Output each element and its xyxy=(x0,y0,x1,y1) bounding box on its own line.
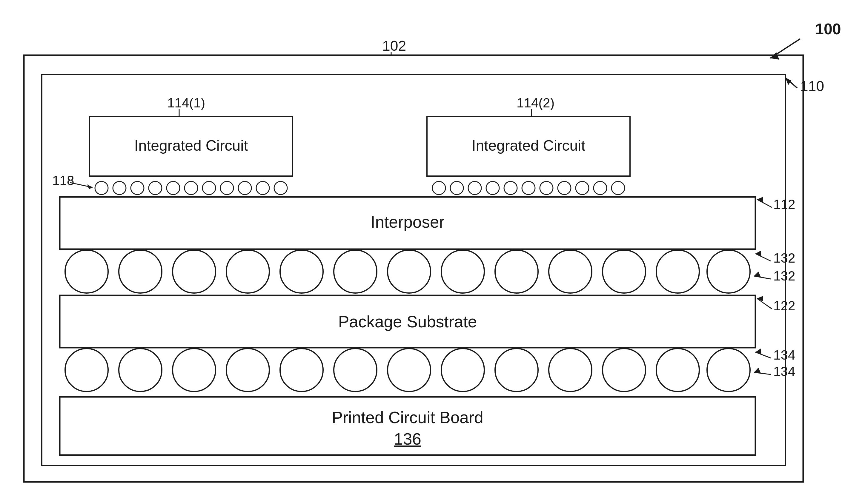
svg-point-44 xyxy=(656,250,699,293)
svg-line-50 xyxy=(757,299,772,309)
svg-marker-4 xyxy=(785,77,791,85)
svg-point-60 xyxy=(495,348,538,392)
svg-point-30 xyxy=(612,181,625,195)
ref-114-1-label: 114(1) xyxy=(167,95,205,110)
svg-marker-47 xyxy=(755,251,761,257)
ic2-label: Integrated Circuit xyxy=(472,137,585,154)
svg-point-63 xyxy=(656,348,699,392)
svg-point-15 xyxy=(238,181,251,195)
svg-point-37 xyxy=(280,250,323,293)
package-bumps xyxy=(65,348,750,392)
svg-point-21 xyxy=(450,181,463,195)
svg-marker-32 xyxy=(757,197,763,202)
svg-point-61 xyxy=(549,348,592,392)
svg-point-53 xyxy=(119,348,162,392)
svg-point-52 xyxy=(65,348,108,392)
svg-point-55 xyxy=(226,348,269,392)
svg-point-33 xyxy=(65,250,108,293)
svg-point-54 xyxy=(173,348,215,392)
ref-134b-label: 134 xyxy=(773,364,795,379)
ic2-bumps xyxy=(432,181,625,195)
svg-point-43 xyxy=(602,250,646,293)
svg-point-28 xyxy=(576,181,589,195)
svg-point-42 xyxy=(549,250,592,293)
ic1-bumps xyxy=(95,181,287,195)
svg-point-45 xyxy=(707,250,750,293)
svg-point-24 xyxy=(504,181,517,195)
svg-point-17 xyxy=(274,181,287,195)
ref-118-label: 118 xyxy=(52,173,74,188)
diagram-container: 100 102 110 Integrated Circuit 114(1) In… xyxy=(0,0,842,504)
svg-point-26 xyxy=(540,181,553,195)
svg-point-35 xyxy=(173,250,215,293)
svg-point-36 xyxy=(226,250,269,293)
ref-100-label: 100 xyxy=(815,20,841,38)
svg-point-20 xyxy=(432,181,445,195)
svg-point-22 xyxy=(468,181,481,195)
svg-point-25 xyxy=(522,181,535,195)
package-substrate-label: Package Substrate xyxy=(338,312,477,331)
ref-112-label: 112 xyxy=(773,197,795,212)
svg-point-27 xyxy=(558,181,571,195)
interposer-bumps xyxy=(65,250,750,293)
svg-point-41 xyxy=(495,250,538,293)
svg-point-57 xyxy=(334,348,377,392)
ref-134a-label: 134 xyxy=(773,348,795,362)
ref-132b-label: 132 xyxy=(773,269,795,283)
svg-point-10 xyxy=(149,181,162,195)
pcb-label: Printed Circuit Board xyxy=(332,408,483,427)
svg-line-67 xyxy=(754,373,771,375)
interposer-label: Interposer xyxy=(370,213,444,231)
svg-point-64 xyxy=(707,348,750,392)
ic1-label: Integrated Circuit xyxy=(134,137,248,154)
pcb-ref-label: 136 xyxy=(394,430,421,448)
svg-point-29 xyxy=(594,181,607,195)
svg-point-16 xyxy=(256,181,269,195)
svg-marker-68 xyxy=(754,367,761,373)
ref-132a-label: 132 xyxy=(773,251,795,265)
svg-point-11 xyxy=(166,181,180,195)
svg-point-34 xyxy=(119,250,162,293)
inner-box xyxy=(42,75,785,466)
svg-point-12 xyxy=(185,181,198,195)
ref-102-label: 102 xyxy=(382,38,406,54)
svg-point-9 xyxy=(131,181,144,195)
svg-point-59 xyxy=(441,348,484,392)
ref-122-label: 122 xyxy=(773,299,795,313)
ref-110-label: 110 xyxy=(800,78,824,94)
svg-point-38 xyxy=(334,250,377,293)
svg-point-7 xyxy=(95,181,108,195)
svg-point-40 xyxy=(441,250,484,293)
svg-marker-49 xyxy=(754,272,761,277)
svg-point-39 xyxy=(388,250,431,293)
svg-line-31 xyxy=(757,199,772,208)
svg-point-62 xyxy=(602,348,646,392)
svg-point-14 xyxy=(220,181,233,195)
ref-114-2-label: 114(2) xyxy=(516,95,555,110)
svg-point-23 xyxy=(486,181,499,195)
svg-line-48 xyxy=(754,276,771,279)
svg-point-13 xyxy=(203,181,215,195)
svg-point-56 xyxy=(280,348,323,392)
svg-point-58 xyxy=(388,348,431,392)
svg-point-8 xyxy=(113,181,126,195)
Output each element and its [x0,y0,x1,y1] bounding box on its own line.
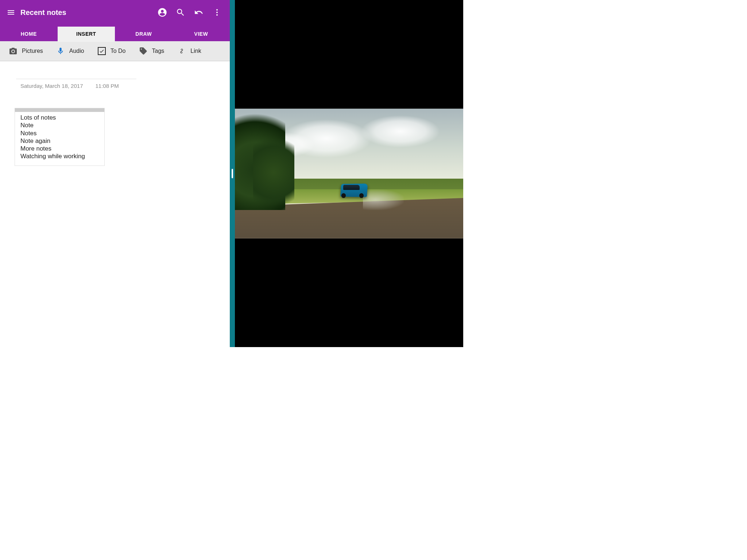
split-screen-divider[interactable] [230,0,235,347]
app-title: Recent notes [20,8,66,17]
insert-pictures-label: Pictures [22,48,43,54]
note-line[interactable]: Note [20,121,99,129]
camera-icon [9,47,18,55]
video-frame[interactable] [235,109,463,238]
account-circle-icon [157,7,167,18]
note-line[interactable]: Watching while working [20,152,99,160]
undo-button[interactable] [190,8,208,17]
insert-pictures[interactable]: Pictures [2,47,50,55]
onenote-app: Recent notes HOME INSERT DRAW VIEW Pictu… [0,0,230,347]
video-player-app[interactable] [235,0,463,347]
video-car [340,184,367,197]
video-cloud [360,115,440,148]
insert-tags[interactable]: Tags [132,47,171,55]
more-vert-icon [213,8,221,17]
note-container[interactable]: Lots of notes Note Notes Note again More… [15,108,105,166]
insert-link-label: Link [190,48,201,54]
account-button[interactable] [153,7,171,18]
insert-audio[interactable]: Audio [50,47,91,55]
note-time: 11:08 PM [96,83,119,89]
search-icon [176,8,185,17]
title-underline [16,79,136,79]
note-line[interactable]: More notes [20,145,99,152]
note-header: Saturday, March 18, 2017 11:08 PM [1,68,228,91]
svg-point-0 [216,9,218,11]
tag-icon [139,47,148,55]
tab-home[interactable]: HOME [0,27,58,41]
svg-point-1 [216,12,218,13]
app-bar: Recent notes [0,0,230,25]
tab-view[interactable]: VIEW [173,27,230,41]
insert-todo[interactable]: To Do [91,47,132,55]
undo-icon [194,8,204,17]
note-line[interactable]: Note again [20,137,99,145]
search-button[interactable] [171,8,190,17]
tab-draw[interactable]: DRAW [115,27,173,41]
insert-audio-label: Audio [69,48,84,54]
video-tire-smoke [363,189,404,210]
microphone-icon [56,47,65,55]
note-line[interactable]: Lots of notes [20,114,99,121]
divider-grip-icon [232,169,233,178]
link-icon [177,47,186,55]
insert-tags-label: Tags [152,48,165,54]
tab-insert[interactable]: INSERT [58,27,115,41]
overflow-button[interactable] [208,8,226,17]
menu-button[interactable] [4,8,18,17]
note-canvas[interactable]: Saturday, March 18, 2017 11:08 PM Lots o… [0,61,230,347]
note-date: Saturday, March 18, 2017 [20,83,83,89]
note-text[interactable]: Lots of notes Note Notes Note again More… [15,112,104,166]
svg-point-2 [216,14,218,16]
ribbon-tabs: HOME INSERT DRAW VIEW [0,25,230,41]
insert-link[interactable]: Link [171,47,208,55]
video-trees-left [253,135,294,210]
insert-ribbon: Pictures Audio To Do Tags Link [0,41,230,61]
hamburger-icon [7,8,15,17]
note-line[interactable]: Notes [20,129,99,137]
insert-todo-label: To Do [111,48,126,54]
checkbox-icon [97,47,106,55]
note-drag-handle[interactable] [15,108,104,112]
________________
Task prompt: Type the listing out again word for word, passing over each picture.

Answer below:
Output each element and its xyxy=(x0,y0,x1,y1) bounding box on its own line.
svg-point-44 xyxy=(656,250,699,293)
svg-line-50 xyxy=(757,299,772,309)
svg-marker-4 xyxy=(785,77,791,85)
svg-point-60 xyxy=(495,348,538,392)
svg-point-30 xyxy=(612,181,625,195)
ref-114-1-label: 114(1) xyxy=(167,95,205,110)
svg-marker-47 xyxy=(755,251,761,257)
ic2-label: Integrated Circuit xyxy=(472,137,585,154)
svg-point-63 xyxy=(656,348,699,392)
svg-point-15 xyxy=(238,181,251,195)
svg-point-37 xyxy=(280,250,323,293)
package-bumps xyxy=(65,348,750,392)
svg-point-21 xyxy=(450,181,463,195)
svg-marker-32 xyxy=(757,197,763,202)
svg-point-61 xyxy=(549,348,592,392)
svg-point-53 xyxy=(119,348,162,392)
svg-point-52 xyxy=(65,348,108,392)
svg-point-55 xyxy=(226,348,269,392)
svg-point-33 xyxy=(65,250,108,293)
svg-point-54 xyxy=(173,348,215,392)
ref-134b-label: 134 xyxy=(773,364,795,379)
ic2-bumps xyxy=(432,181,625,195)
svg-point-43 xyxy=(602,250,646,293)
svg-point-28 xyxy=(576,181,589,195)
svg-point-42 xyxy=(549,250,592,293)
ic1-bumps xyxy=(95,181,287,195)
svg-point-45 xyxy=(707,250,750,293)
svg-point-24 xyxy=(504,181,517,195)
svg-point-17 xyxy=(274,181,287,195)
ref-118-label: 118 xyxy=(52,173,74,188)
diagram-container: 100 102 110 Integrated Circuit 114(1) In… xyxy=(0,0,842,504)
svg-point-26 xyxy=(540,181,553,195)
svg-point-35 xyxy=(173,250,215,293)
svg-point-36 xyxy=(226,250,269,293)
ref-100-label: 100 xyxy=(815,20,841,38)
svg-point-20 xyxy=(432,181,445,195)
svg-point-22 xyxy=(468,181,481,195)
svg-point-25 xyxy=(522,181,535,195)
package-substrate-label: Package Substrate xyxy=(338,312,477,331)
ref-112-label: 112 xyxy=(773,197,795,212)
svg-point-27 xyxy=(558,181,571,195)
interposer-bumps xyxy=(65,250,750,293)
svg-point-41 xyxy=(495,250,538,293)
svg-point-57 xyxy=(334,348,377,392)
ref-134a-label: 134 xyxy=(773,348,795,362)
ref-132b-label: 132 xyxy=(773,269,795,283)
svg-point-10 xyxy=(149,181,162,195)
pcb-label: Printed Circuit Board xyxy=(332,408,483,427)
svg-line-67 xyxy=(754,373,771,375)
interposer-label: Interposer xyxy=(370,213,444,231)
svg-point-64 xyxy=(707,348,750,392)
ic1-label: Integrated Circuit xyxy=(134,137,248,154)
pcb-ref-label: 136 xyxy=(394,430,421,448)
svg-point-29 xyxy=(594,181,607,195)
svg-point-16 xyxy=(256,181,269,195)
svg-marker-68 xyxy=(754,367,761,373)
ref-132a-label: 132 xyxy=(773,251,795,265)
svg-point-11 xyxy=(166,181,180,195)
svg-point-34 xyxy=(119,250,162,293)
inner-box xyxy=(42,75,785,466)
svg-point-12 xyxy=(185,181,198,195)
ref-102-label: 102 xyxy=(382,38,406,54)
svg-point-9 xyxy=(131,181,144,195)
svg-point-59 xyxy=(441,348,484,392)
ref-122-label: 122 xyxy=(773,299,795,313)
ref-110-label: 110 xyxy=(800,78,824,94)
svg-point-38 xyxy=(334,250,377,293)
svg-point-7 xyxy=(95,181,108,195)
svg-point-40 xyxy=(441,250,484,293)
svg-marker-49 xyxy=(754,272,761,277)
svg-point-39 xyxy=(388,250,431,293)
svg-line-31 xyxy=(757,199,772,208)
svg-point-62 xyxy=(602,348,646,392)
svg-point-14 xyxy=(220,181,233,195)
ref-114-2-label: 114(2) xyxy=(516,95,555,110)
svg-point-23 xyxy=(486,181,499,195)
svg-line-48 xyxy=(754,276,771,279)
svg-point-13 xyxy=(203,181,215,195)
svg-point-56 xyxy=(280,348,323,392)
svg-point-58 xyxy=(388,348,431,392)
svg-point-8 xyxy=(113,181,126,195)
Output each element and its [x0,y0,x1,y1] bounding box on its own line.
split-screen-divider[interactable] [230,0,235,347]
app-title: Recent notes [20,8,66,17]
insert-pictures-label: Pictures [22,48,43,54]
note-line[interactable]: Note [20,121,99,129]
camera-icon [9,47,18,55]
video-frame[interactable] [235,109,463,238]
account-circle-icon [157,7,167,18]
note-line[interactable]: Watching while working [20,152,99,160]
undo-button[interactable] [190,8,208,17]
insert-pictures[interactable]: Pictures [2,47,50,55]
onenote-app: Recent notes HOME INSERT DRAW VIEW Pictu… [0,0,230,347]
video-player-app[interactable] [235,0,463,347]
video-car [340,184,367,197]
video-cloud [360,115,440,148]
insert-tags[interactable]: Tags [132,47,171,55]
more-vert-icon [213,8,221,17]
note-container[interactable]: Lots of notes Note Notes Note again More… [15,108,105,166]
insert-link-label: Link [190,48,201,54]
account-button[interactable] [153,7,171,18]
insert-audio[interactable]: Audio [50,47,91,55]
note-time: 11:08 PM [96,83,119,89]
search-icon [176,8,185,17]
title-underline [16,79,136,79]
note-line[interactable]: More notes [20,145,99,152]
note-header: Saturday, March 18, 2017 11:08 PM [1,68,228,91]
svg-point-0 [216,9,218,11]
tag-icon [139,47,148,55]
tab-home[interactable]: HOME [0,27,58,41]
svg-point-1 [216,12,218,13]
app-bar: Recent notes [0,0,230,25]
tab-view[interactable]: VIEW [173,27,230,41]
insert-todo[interactable]: To Do [91,47,132,55]
undo-icon [194,8,204,17]
note-line[interactable]: Note again [20,137,99,145]
search-button[interactable] [171,8,190,17]
tab-draw[interactable]: DRAW [115,27,173,41]
insert-audio-label: Audio [69,48,84,54]
video-tire-smoke [363,189,404,210]
microphone-icon [56,47,65,55]
note-line[interactable]: Lots of notes [20,114,99,121]
divider-grip-icon [232,169,233,178]
link-icon [177,47,186,55]
insert-tags-label: Tags [152,48,165,54]
tab-insert[interactable]: INSERT [58,27,115,41]
overflow-button[interactable] [208,8,226,17]
menu-button[interactable] [4,8,18,17]
note-canvas[interactable]: Saturday, March 18, 2017 11:08 PM Lots o… [0,61,230,347]
note-date: Saturday, March 18, 2017 [20,83,83,89]
note-text[interactable]: Lots of notes Note Notes Note again More… [15,112,104,166]
svg-point-2 [216,14,218,16]
ribbon-tabs: HOME INSERT DRAW VIEW [0,25,230,41]
insert-link[interactable]: Link [171,47,208,55]
video-trees-left [253,135,294,210]
insert-ribbon: Pictures Audio To Do Tags Link [0,41,230,61]
hamburger-icon [7,8,15,17]
note-line[interactable]: Notes [20,129,99,137]
insert-todo-label: To Do [111,48,126,54]
checkbox-icon [97,47,106,55]
note-drag-handle[interactable] [15,108,104,112]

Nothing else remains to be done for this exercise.